Читаем Процесс исключения (сборник) полностью

И собрала тут Саша чемоданы,«В деревню еду, ты меня не жди!»А обе дочки – Катенька и Аня —Стоят и плачут у мамы на груди!
Тут етот Митька сразу оклемался:«Мол, не езжай, один я не могу!»А Сашка, стерьва, бровью не поводит,На поезд села и больше ни гу-гу.

Фрида нисколько не оскорблена была грубостью, с какой в этой песне изображены были сложные, тонкие психологические перипетии. Ее веселил этот неожиданный угол зрения:

Еще тут Репин зачем-то ошивался.В чем было дело – сам я не видал.Но говорили добрые соседи,
Что он в деревне к ней в окно сигал.

Фрида веселилась, и праздник ее был весел, хотя двойное чувство: радости и страха, наверное, томило в этот день не одну меня. Фрида в эту пору с каждым часом становилась видимо бодрее. Конечно, о танцах или лыжных вылазках не могло быть и речи, но вместе с пастерначатами она пускала кораблики в канавах и лужах, каждый день работала над своей повестью («Учитель»), с восхищением слушала стихи Тарковского, радовалась изречениям Натальи, ходила гулять с Сашей, Галей, Копелевыми, поднималась даже на могилу Пастернака – словом, выздоравливала. Иногда ходила она на прогулку и со мной: маленькая, в чужих громоздких валенках и сползающей на затылок шапке. Та же милая полуседая прядь на лбу, которую она все время пробовала пристроить под шапку… Она легко – гораздо легче меня – делала «большой круг» (улица Серафимовича, улица Горького, улица Серафимовича) и потом обычно заходила ко мне погреться. Скинув валенки, забиралась с ногами в плетеное кресло и натягивала на колени полосатую юбочку. Мы болтали, пили горячий чай из термоса, и я смотрела на нее во все глаза, проверяя, сомневаясь, радуясь, не веря себе. Такая ли она, как всегда? Совсем такая или не совсем? Кажется, совсем: темноглазая и белозубая, а сейчас еще и розовая с мороза. А что, если Виноградов ошибся, и опухоль не злокачественная, и Фрида останется с нами? Немножко похудела, пожалуй, и кисти рук будто бы стали длиннее, затылок уже, плечи – тоньше, но ведь это бывает и после любой операции. Не может сама достать с высокой вешалки шапку: «тянет шов». Ну, и это бывает после любой операции, и это скоро пройдет… Зато гемоглобин, по последнему анализу, стоит высоко (нас всех сильно утешал гемоглобин), и доктор в последний раз нашел, что в животе «ничего не прощупывается», «печень в границах».

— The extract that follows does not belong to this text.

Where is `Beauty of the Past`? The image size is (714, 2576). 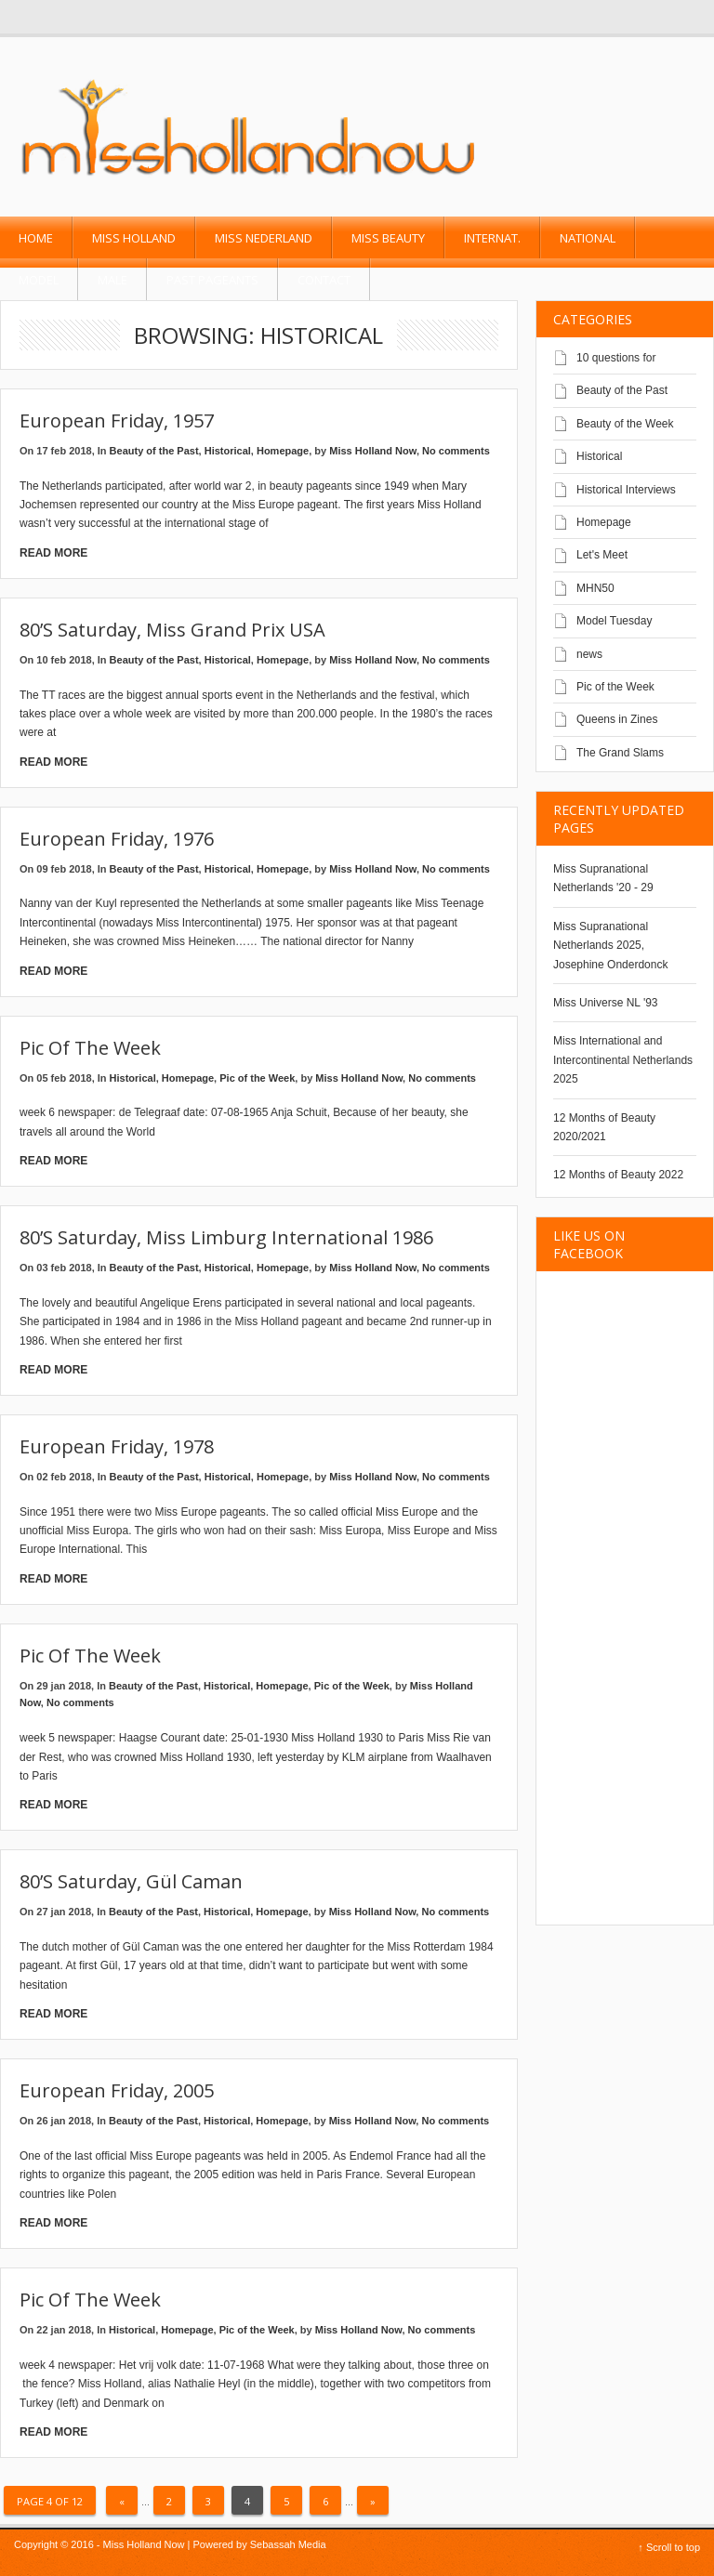
Beauty of the Past is located at coordinates (154, 450).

– Я только теперь понимаю, – часто говорила в эту пору Фрида, – как здорово меня девчонки из болезни вытаскивали.

И день ее рождения в этом году был словно днем победы. Фрида, нарядная, хорошенькая, сидела рядом с Александром Борисовичем во главе стола. Съехались друзья, навезли подарков. С утра пришел Корней Иванович и поднес Фриде куплет:

От Москвы и до АляскиМне один соперник – Раскин.

За столом я сидела от Фриды по левую руку, и между нами не колебалась в колбе таинственная бесцветная ядовитая жидкость, а стояли обыкновеннейшие бутылки с вином. На полу и на подоконниках корзины с пышными цветами – вот эти корзины были, пожалуй, чем-то смутно неприятны, словно они напоминали о будущем, об ином – неизбежном – торжестве… Сергей Львович Львов (никто еще не знал, что через полгода он будет именоваться секретарем комиссии по литературному наследию Ф. Вигдоровой), Сергей Львович Львов исполнил рассказ о том, как, начитавшись Фридиных книг и статей, он дал себе слово никогда больше не проходить равнодушно мимо чужой беды – и какие смешные, неуместные и вредные последствия имело это решение. Все смеялись, и Фрида больше всех.

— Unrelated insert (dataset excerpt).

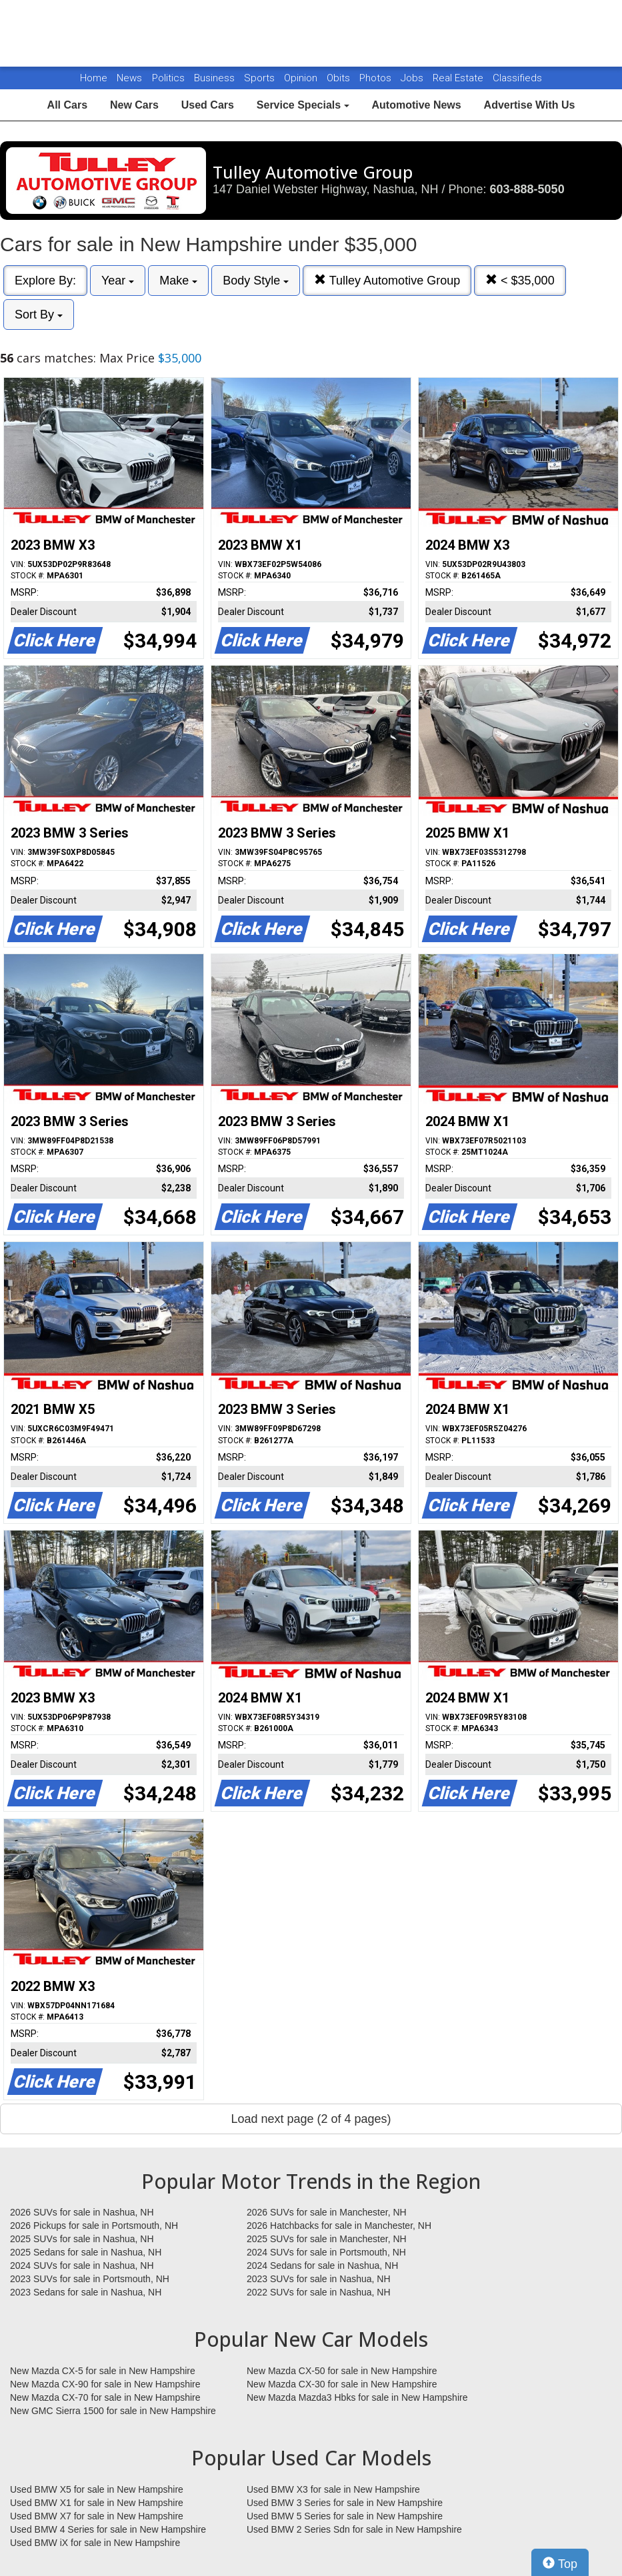  Describe the element at coordinates (345, 2516) in the screenshot. I see `Used BMW 5 Series for sale in New Hampshire` at that location.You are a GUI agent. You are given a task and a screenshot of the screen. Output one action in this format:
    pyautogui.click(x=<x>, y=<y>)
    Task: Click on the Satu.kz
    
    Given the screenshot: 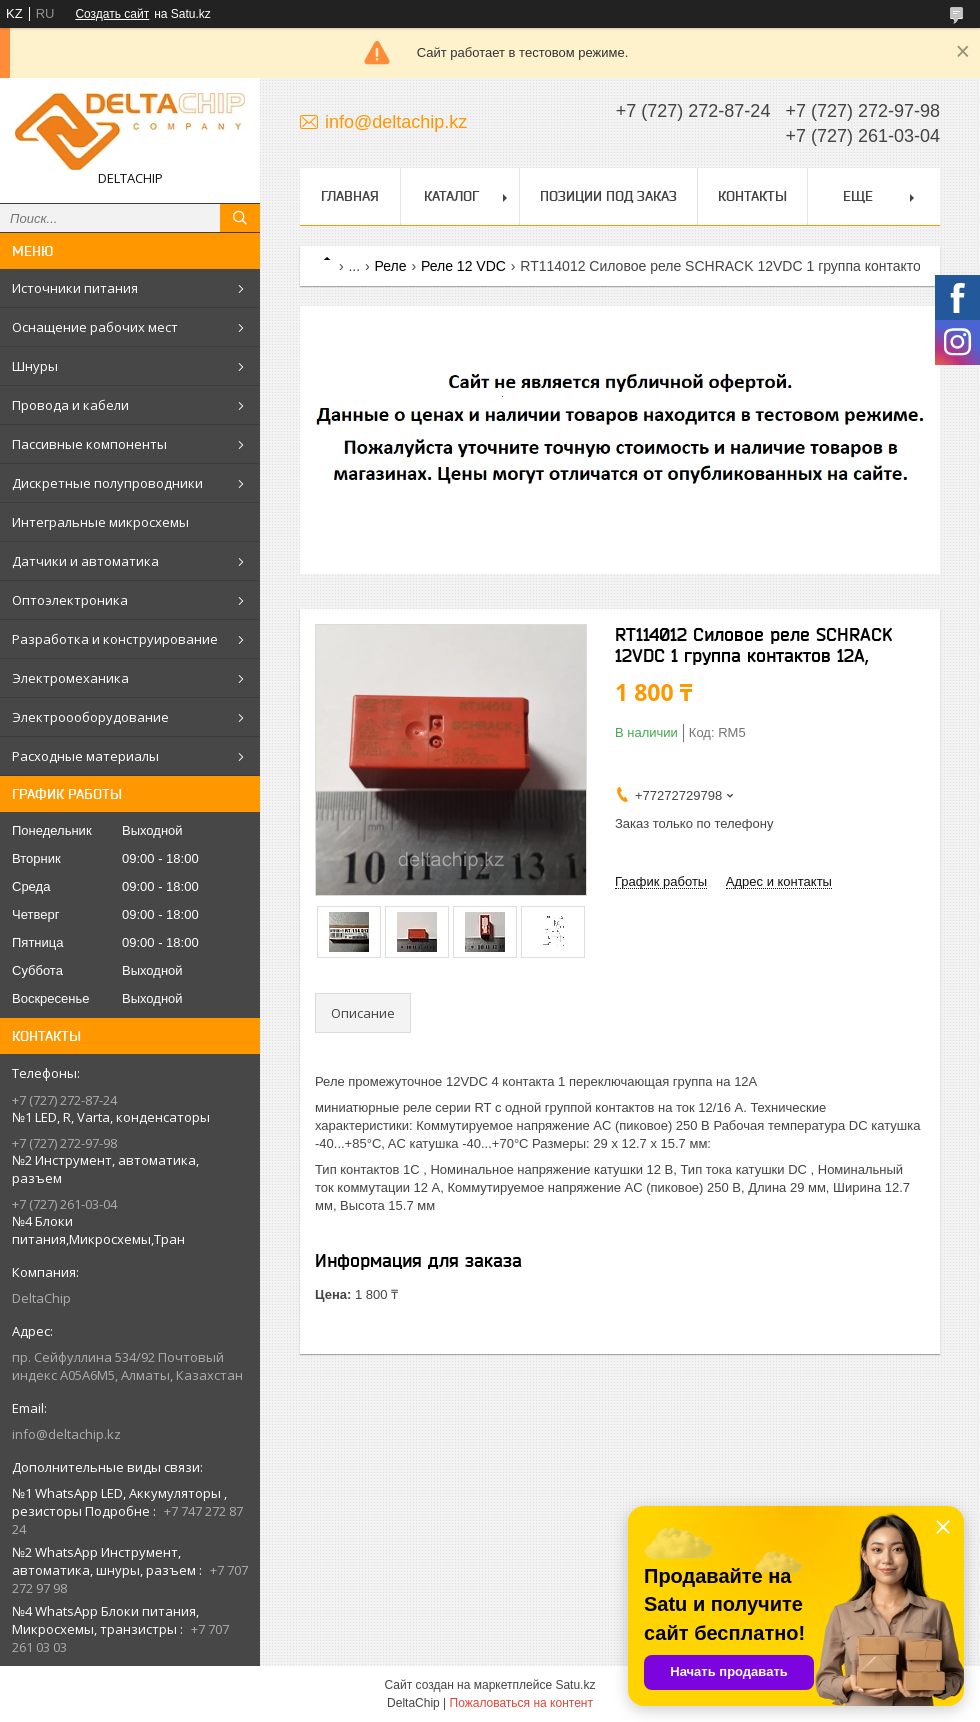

…У Люши в магнитофоне живет Фридин голос. Сначала песни, потом письмо… Это письмо Оттена к Фриде (не настоящее, а сочиненное Сашей и ею самой) есть, в сущности, веселая издевка не только над деловитым Оттеном, дающим Фриде разнообразнейшие и по большей части неисполнимые поручения, но и над нею же, над ее собственными постоянными хлопотами: добиться, чтобы Надежда Яковлевна Мандельштам была прописана наконец в Москве; чтобы одна переводчица была принята в жилищный кооператив; чтобы в плане издательства «Советский писатель» была восстановлена книга одного уважаемого литератора, чьими-то интригами из плана вытесненная; поддержать своей рецензией молодого поэта; достать «Братья Маугли» для внука Бориса Леонидовича и т. д. и т. п. до бесконечности…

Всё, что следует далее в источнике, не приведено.